Mentor Kevin Daniels makes an adjustment on the Franken-Bones robot.
The robots, which weigh about 150 pounds, must be able to operate both by radio control and autonomously for different portions of the competition. At the end of the round, they must also be able to lift themselves up on a “chin-up” bar.
Two teams, Pitt Pirates Robotics and Boneyard Robotics, unveiled their robots – named Riptide and Franken-Bones, respectively – on Feb. 19 at C.M. Eppes Middle School. Pitt Pirates Robotics has been competing for 11 years, while this is the fourth year for Boneyard Robotics. Both have have had success, McClung said. Pitt Pirates won the Pitt County District Tournament last year and qualified for the World Championships. Boneyard Robotics won the spirit award and also qualified for the championships, where McClung said both teams did well in their divisions and played up into the finals.

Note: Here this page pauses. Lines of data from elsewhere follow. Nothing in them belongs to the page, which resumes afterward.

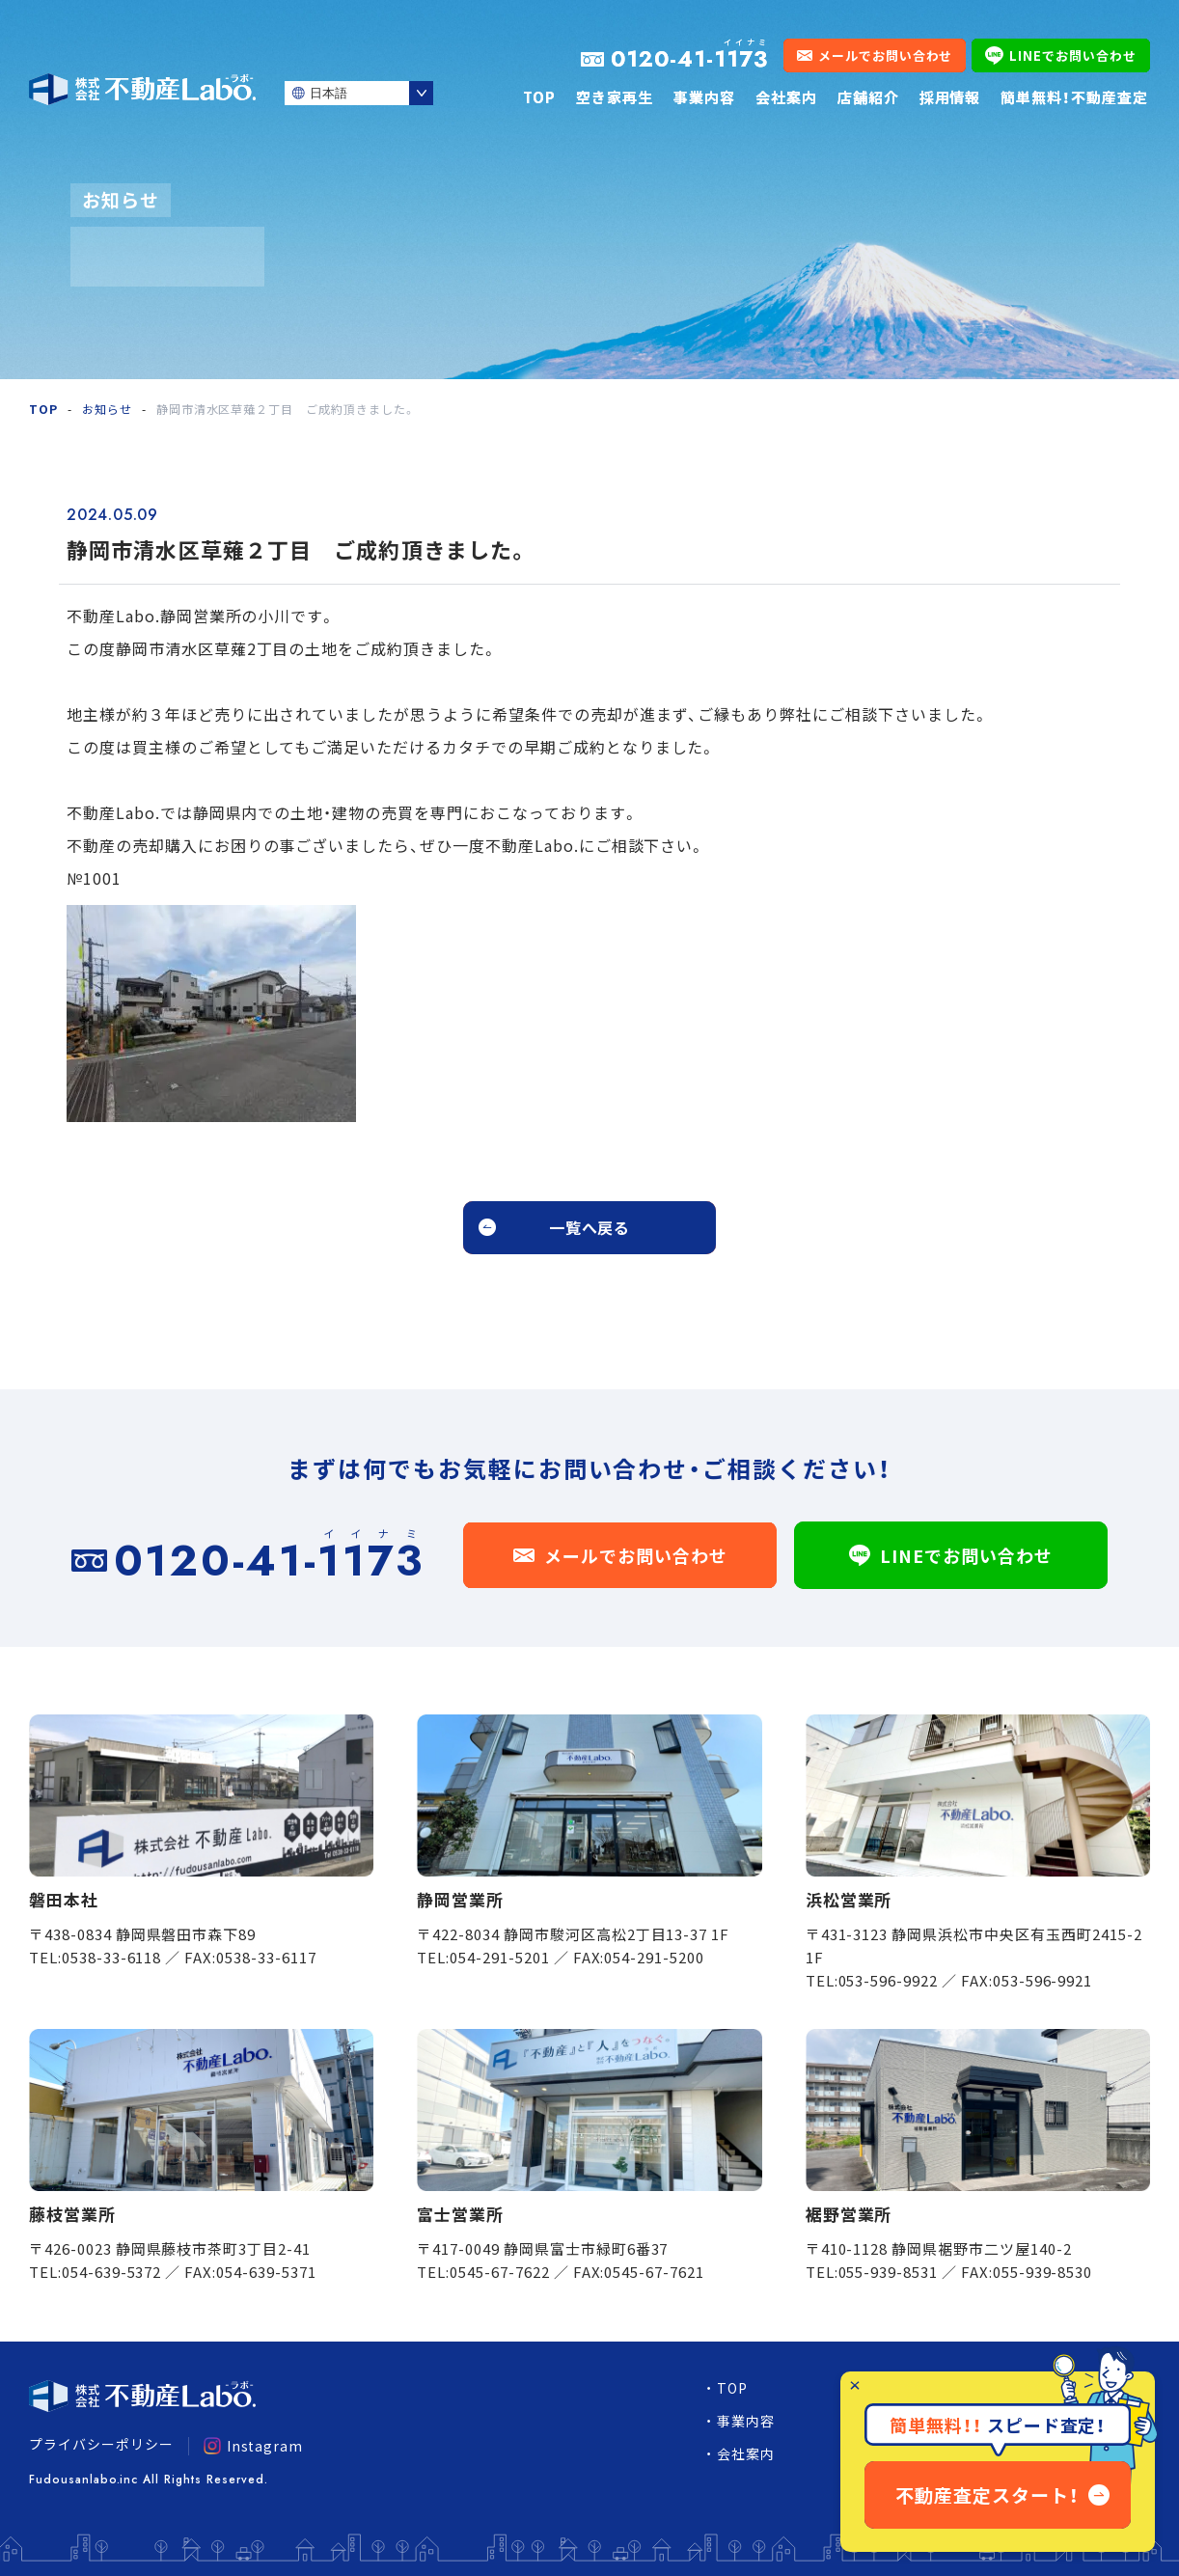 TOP (539, 97)
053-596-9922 (888, 1980)
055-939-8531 (888, 2271)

While the two teams will compete against each other, they have been working together and collaborating during the build process. Stancil said that spirit of “coopetition” is an important part of the sportsmanship aspect of the program.
“We call it gracious professionalism; it’s helping your competition,” he said. “There are pictures of me from last year … out there with a robot that was about to compete against me, and I’m helping them fix their robot.”
It’s also a tremendous learning opportunity, McClung said. Students learn about the design and engineering process, as well as different types of mechanisms that can be used to accomplish the desired tasks.
For the gripping mechanism of this year’s robot, Stancil said the team tried several different versions.
Students operate the robots during the unveiling. The robots have both an autonomous mode and a radio controlled mode for different portions of the competition.
“We went through pneumatics,” he said, “with a piston running back and forth, and we decided that springs were more cost and weight effective. We do have a weight limit, and that’s always a big issue.”
Each component is developed separately, with certain members of the team coordinating to ensure the various components will be able to function together.
“Our mentors say we do it very similar to how it would be done in the professional engineering world,” said Stancil.
The students also get the opportunity to work with design software that would normally cost thousands of dollars.
McClung, himself a student at ECU working on a master’s degree in technology management, said he’s excited that the competition is being held at the university this year.
“It’s a great chance to be at ECU and to showcase all the things that ECU has going on,” he said. “These are the kind of kids that ECU wants to get in here. They’re technologically minded and motivated.”
The students on the team have a wide range of knowledge, and each has a role that contributes to the overall mission. Some focus on design, engineering or building, while others may focus on other aspects such as fundraising.
After the March 10-11 competition at Minges, the teams will compete in a second district competition at UNC Pembroke. The statewide competition will be held April 7-8 at Campbell University, and this year’s world competition is in Houston, Texas on April 17-22.